--- Materials provided Enclosed Below ---
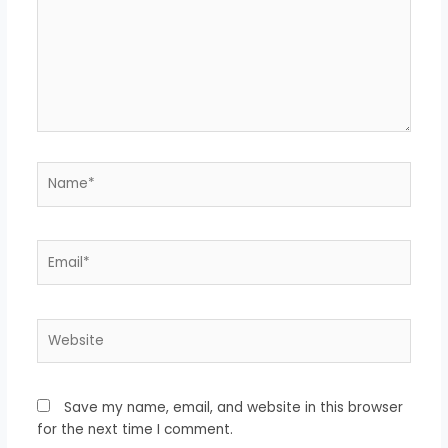
Name*
Email*
Website
Save my name, email, and website in this browser
for the next time I comment.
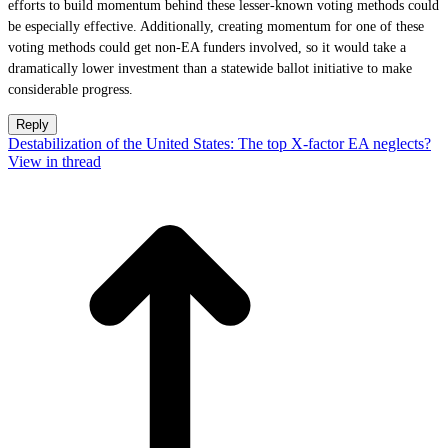
efforts to build momentum behind these lesser-known voting methods could
be especially effective. Additionally, creating momentum for one of these
voting methods could get non-EA funders involved, so it would take a
dramatically lower investment than a statewide ballot initiative to make
considerable progress.
Reply
Destabilization of the United States: The top X-factor EA neglects?
View in thread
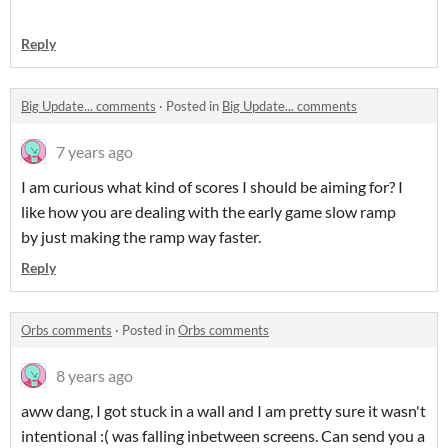
Reply
Big Update... comments
·
Posted in
Big Update... comments
7 years ago
I am curious what kind of scores I should be aiming for? I
like how you are dealing with the early game slow ramp
by just making the ramp way faster.
Reply
Orbs comments
·
Posted in
Orbs comments
8 years ago
aww dang, I got stuck in a wall and I am pretty sure it wasn't
intentional :( was falling inbetween screens. Can send you a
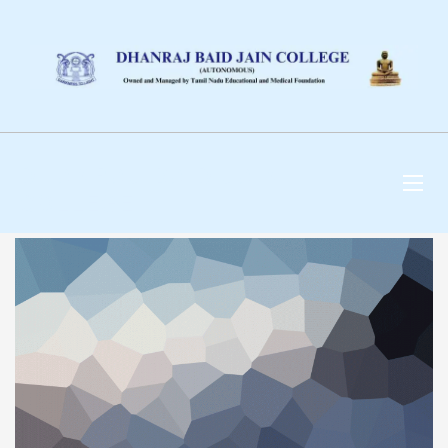
DHANRAJ BAID JAIN
COLLEGE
--- End of Enclosed Materials provided ---
-- Problem to work on --
Once you reach the line containing "Save my name, email, and", print it and every line after it exactly, through the end of the entries, without any pictures.

-- Task output --
Save my name, email, and website in this browser
for the next time I comment.
efforts to build momentum behind these lesser-known voting methods could
be especially effective. Additionally, creating momentum for one of these
voting methods could get non-EA funders involved, so it would take a
dramatically lower investment than a statewide ballot initiative to make
considerable progress.
Reply
Destabilization of the United States: The top X-factor EA neglects?
View in thread
Reply
Big Update... comments
·
Posted in
Big Update... comments
7 years ago
I am curious what kind of scores I should be aiming for? I
like how you are dealing with the early game slow ramp
by just making the ramp way faster.
Reply
Orbs comments
·
Posted in
Orbs comments
8 years ago
aww dang, I got stuck in a wall and I am pretty sure it wasn't
intentional :( was falling inbetween screens. Can send you a
DHANRAJ BAID JAIN
COLLEGE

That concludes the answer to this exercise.